Şu açıkça vurgulanmalı: Açıklanan tedbir paketi sorunları değil, sonuçları hedefliyor. Açıklamaya göre, “reel sektöre krediye erişim desteği” adıyla 3 yıl içinde 250 milyar liralık kredi hacmi üretilecek. Yani Hazine’nin kefaleti ile ‘garanti fonu’ yaratılıyor. Krediyi bankalar verecek, Hazine kefil olacak. Hazine, verilen kredilerin geri ödenememesi halinde, batık kredileri üstlenecek. Hazinenin bunu hangi kaynakla üstleneceği ise belli değil.

Bunun için bütçe içinde bazı harcama kalemlerinden kaydırmalar yapılacağı, bütçede bazı kalemlerde tasarruf edilerek kaynak yaratılacağı ifade edildi. Hükümet, ıslarla bu soruya yanıt veremiyor. Hangi harcamalardan feragat edeceğini ve 250 milyar liralık kredi hacminde yaşanabilecek olası “batıkları” nasıl ve hangi kaynakla ödeyeceğini vatandaşına açıklamalı. Hazinenin verdiği teminat, 80 milyonun bütçesinden veriliyor.

Burada sorulması gereken soru şu: Krediye erişim neden sorunlu hale geldi? Çünkü hükümet, göz göre göre, ekonominin temel işleyişini bozdu. Ekonomide güveni yok etti. OHAL’le, şirketlere, mal varlıklarına keyfi ve hukuksuz el koymalarla piyasada iş yapabilme gücünü, güvenini yok etti. Şimdi, “ben Hazineden teminat veriyorum, kredi alın” diyor. Bu, OHAL’in, yaratığı hukuksuzlukların, piyasada oluşturduğu güvensizliğin maliyetini, 80 milyonun bütçesine, tüm ülke vatandaşlarının vergileriyle oluşan bütçenin sırtına yüklemektir.

Pakette yer alan “500 bin kişiye işbaşı eğitimiyle, iş temin edileceği” açıklaması, hemen her seçim öncesi tanık olunan bir hikayeyi hatırlatıyor.

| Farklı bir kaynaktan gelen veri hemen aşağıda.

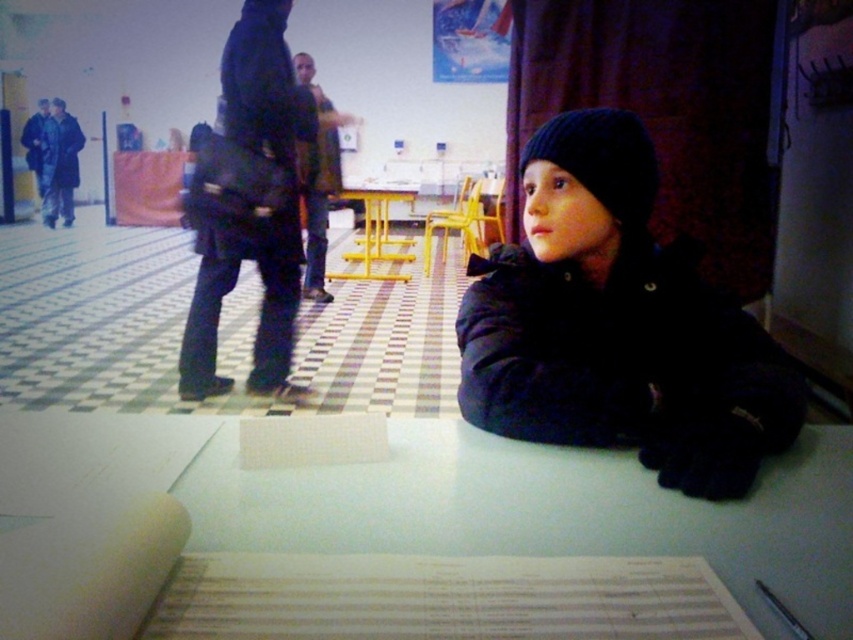 Does black matte uniform at center appear on the right side of black knitted hat at center?

In fact, black matte uniform at center is to the left of black knitted hat at center.

Is point (270, 13) in front of point (550, 150)?

No.

Between point (268, 60) and point (637, 228), which one is positioned behind?

The point (268, 60) is more distant.

Find the location of a particular element. The image size is (853, 640). black matte uniform at center is located at coordinates (252, 208).

Is black matte uniform at center positioned behind yellow metal table at center?

No, black matte uniform at center is in front of yellow metal table at center.

Who is positioned more to the left, black matte uniform at center or yellow metal table at center?

Positioned to the left is black matte uniform at center.

Is point (247, 35) farther from viewer compared to point (374, 212)?

No, it is in front of (374, 212).

I want to click on black matte uniform at center, so (x=252, y=208).

Between white paper at center and black knitted hat at center, which one is positioned higher?

Positioned higher is black knitted hat at center.

Is white paper at center smaller than black knitted hat at center?

No, white paper at center is not smaller than black knitted hat at center.

Does point (442, 525) come closer to viewer compared to point (637, 157)?

Yes, it is in front of point (637, 157).

In order to click on white paper at center in this screenshot , I will do `click(456, 500)`. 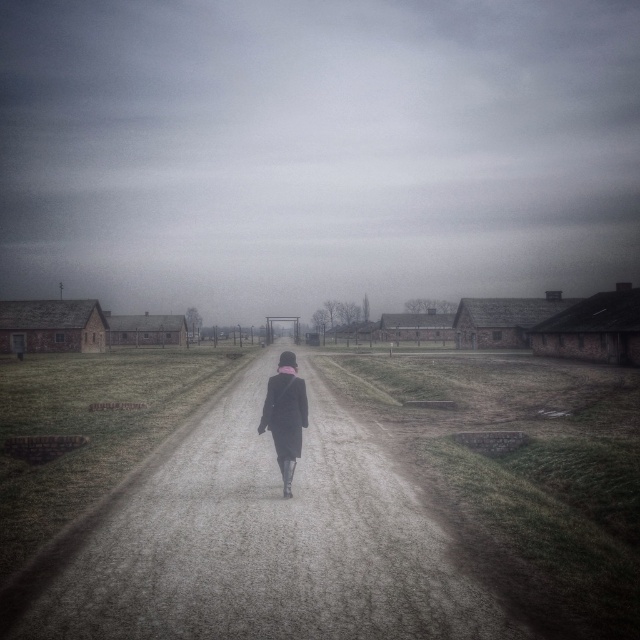 Question: Is gray fog at center wider than dirt road at center?

Choices:
 (A) yes
 (B) no

Answer: (A)

Question: Which object is farther from the camera taking this photo?

Choices:
 (A) dark gray coat at center
 (B) gray fog at center
 (C) dirt road at center

Answer: (B)

Question: Does gray fog at center appear under dirt road at center?

Choices:
 (A) no
 (B) yes

Answer: (A)

Question: Is dirt road at center closer to the viewer compared to dark gray coat at center?

Choices:
 (A) no
 (B) yes

Answer: (B)

Question: Among these points, which one is farthest from the camera?

Choices:
 (A) (285, 241)
 (B) (285, 420)
 (C) (198, 532)

Answer: (A)

Question: Which point is closer to the camera taking this photo?

Choices:
 (A) (323, 524)
 (B) (305, 394)

Answer: (A) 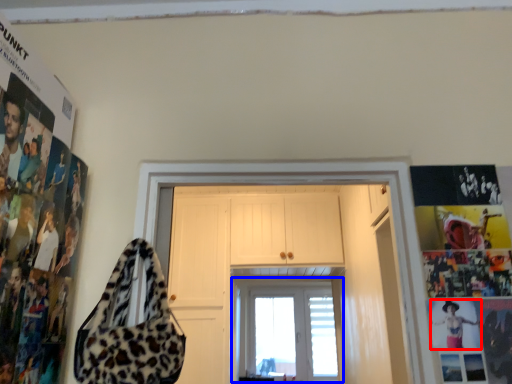 Question: Which of the following is the closest to the observer, person (highlighted by a red box) or window (highlighted by a blue box)?

Choices:
 (A) person
 (B) window

Answer: (A) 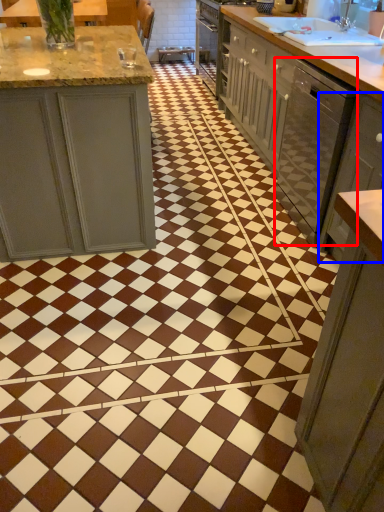 Question: Which object is closer to the camera taking this photo, dish washer (highlighted by a red box) or cabinetry (highlighted by a blue box)?

Choices:
 (A) dish washer
 (B) cabinetry

Answer: (B)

Seçim öncesinde, toplumsal fayda alanlarında, İŞKUR aracılığıyla yapılan işe alımların, seçim sonrasında nasıl işten çıkarmalarla tamamlandığı bilinen bir gerçek. Bugün hükümete, ekonomideki sorunlara dönük çarelere ihtiyaç olduğunu, seçime dönük siyasi manevralara Türkiye’nin tahammülü olmadığını bir kez daha hatırlatmak isteriz.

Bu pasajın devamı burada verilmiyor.